Ligatures are not copied from PDF in Zoteros PDF viewer, Report ID 865672033
Report ID 865672033
Thank you for all the lovely work put in Zotero!
Zotero displays ligatures, like like "fi" or "ft", just fine in PDF. Surprisingly,
a) ligatures are not copied from PDF in Zoteros PDF reader, i.e. words with ligatures are munged when copied from the PDF
EDIT: Also, Zotero annotations (highlighted text) extracted from PDFs will have mangled text.
b) words with ligatures do not turn up in searches.
Example from PDF archived in Zotero:
"easily drift as speculation" - copied text using Preview (Mac OS X)
"easily dri as speculation" - copied text using Zotero’s PDF viewer
This is serious, because Zotero searches in PDF will not find words with ligatures. Search for "drift" in the example above will turn up 0 hits when
- searching the PDF in Zotero
- searching PDFs in a collection in Everything mode
The ligature-issue was raised april 2021:
https://forums.zotero.org/discussion/89000/search-returns-results-are-missing-compared-to-equivalent-library-in-endnote
The upshot then was: "Ultimately, Zotero should find results regardless of whether the search text or the extracted text includes a ligature."
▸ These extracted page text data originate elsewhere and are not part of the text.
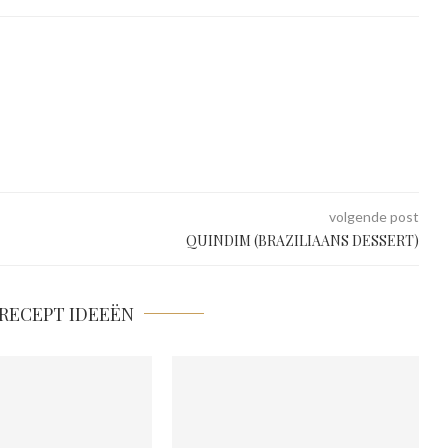
volgende post
QUINDIM (BRAZILIAANS DESSERT)
RECEPT IDEEËN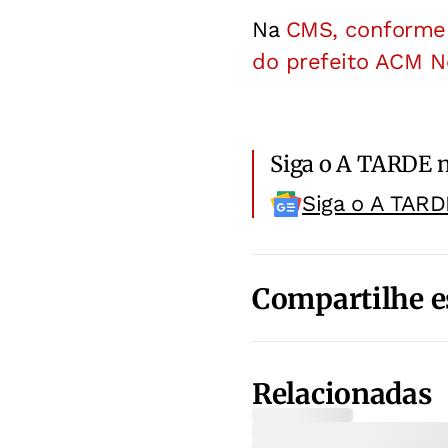
Na
CMS, conforme 
do prefeito ACM N
Siga o A TARDE 
Siga o A TARD
Compartilhe e
Relacionadas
The issue of ligature seems to persist. I will be happy to provide help if possible.
Best regards,
Joe Siri Ekgren
*ligature: two or more letters, like "fi" or "ft", combined in a single glyph
Thank you for all the lovely work put in Zotero!
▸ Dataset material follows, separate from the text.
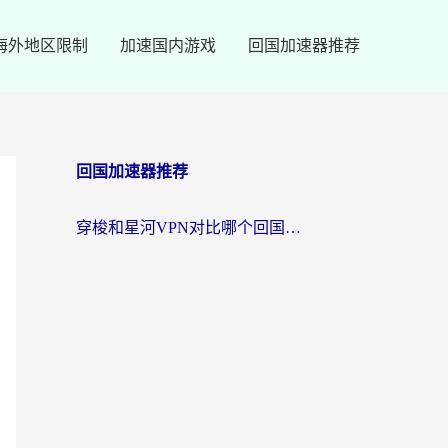
海外地区限制
加速国内游戏
回国加速器推荐
回国加速器推荐
穿梭和星河VPN对比哪个回国效果更好？海外党亲测5款加速器的无缝访问指南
Zotero displays ligatures, like like "fi" or "ft", just fine in PDF. Surprisingly,
a) ligatures are not copied from PDF in Zoteros PDF reader, i.e. words with ligatures are munged when copied from the PDF
EDIT: Also, Zotero annotations (highlighted text) extracted from PDFs will have mangled text.
b) words with ligatures do not turn up in searches.
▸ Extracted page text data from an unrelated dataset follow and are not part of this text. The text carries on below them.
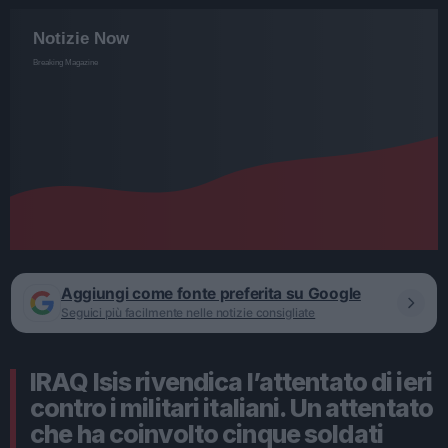
Aggiungi come fonte preferita su Google
Seguici più facilmente nelle notizie consigliate
IRAQ Isis rivendica l’attentato di ieri
contro i militari italiani. Un attentato
che ha coinvolto cinque soldati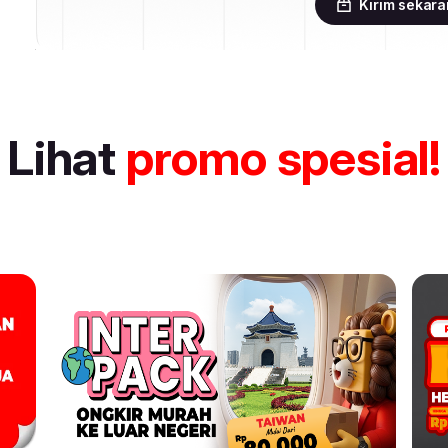
Kirim sekar
Lihat
promo spesial!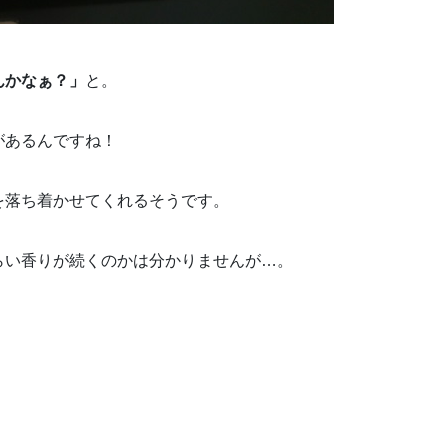
んかなぁ？」
と。
があるんですね！
を落ち着かせてくれるそうです。
らい香りが続くのかは分かりませんが…。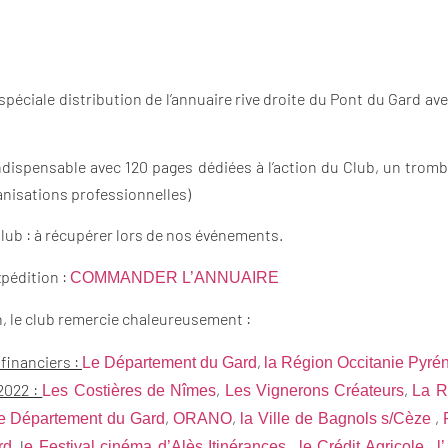
 spéciale distribution de l’annuaire rive droite du Pont du Gard 
l indispensable avec 120 pages dédiées à l’action du Club, un tr
ganisations professionnelles)
lub : à récupérer lors de nos événements.
xpédition :
COMMANDER L’ANNUAIRE
n, le club remercie chaleureusement :
 financiers :
,
Le Département du Gard
la Région Occitanie Pyré
2022 :
,
,
Les Costières de Nîmes
Les Vignerons Créateurs
La R
,
,
,
le Département du Gard
ORANO
la Ville de Bagnols s/Cèze
, l
,
,
rd
e Festival cinéma d’Alès Itinérances
le Crédit Agricole
l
Example from PDF archived in Zotero:
"easily drift as speculation" - copied text using Preview (Mac OS X)
"easily dri as speculation" - copied text using Zotero’s PDF viewer
This is serious, because Zotero searches in PDF will not find words with ligatures. Search for "drift" in the example above will turn up 0 hits when
- searching the PDF in Zotero
- searching PDFs in a collection in Everything mode
The ligature-issue was raised april 2021:
https://forums.zotero.org/discussion/89000/search-returns-results-are-missing-compared-to-equivalent-library-in-endnote
The upshot then was: "Ultimately, Zotero should find results regardless of whether the search text or the extracted text includes a ligature."
The issue of ligature seems to persist. I will be happy to provide help if possible.
Best regards,
Joe Siri Ekgren
*ligature: two or more letters, like "fi" or "ft", combined in a single glyph
I sent a copy of a PDF, "Versification...", which has ligatures that Zotero can display, but not copy or search. The PDF was added January 24, 2022. Indexed "partial". Reindexing had no effect. The string "fi" is found 468 times.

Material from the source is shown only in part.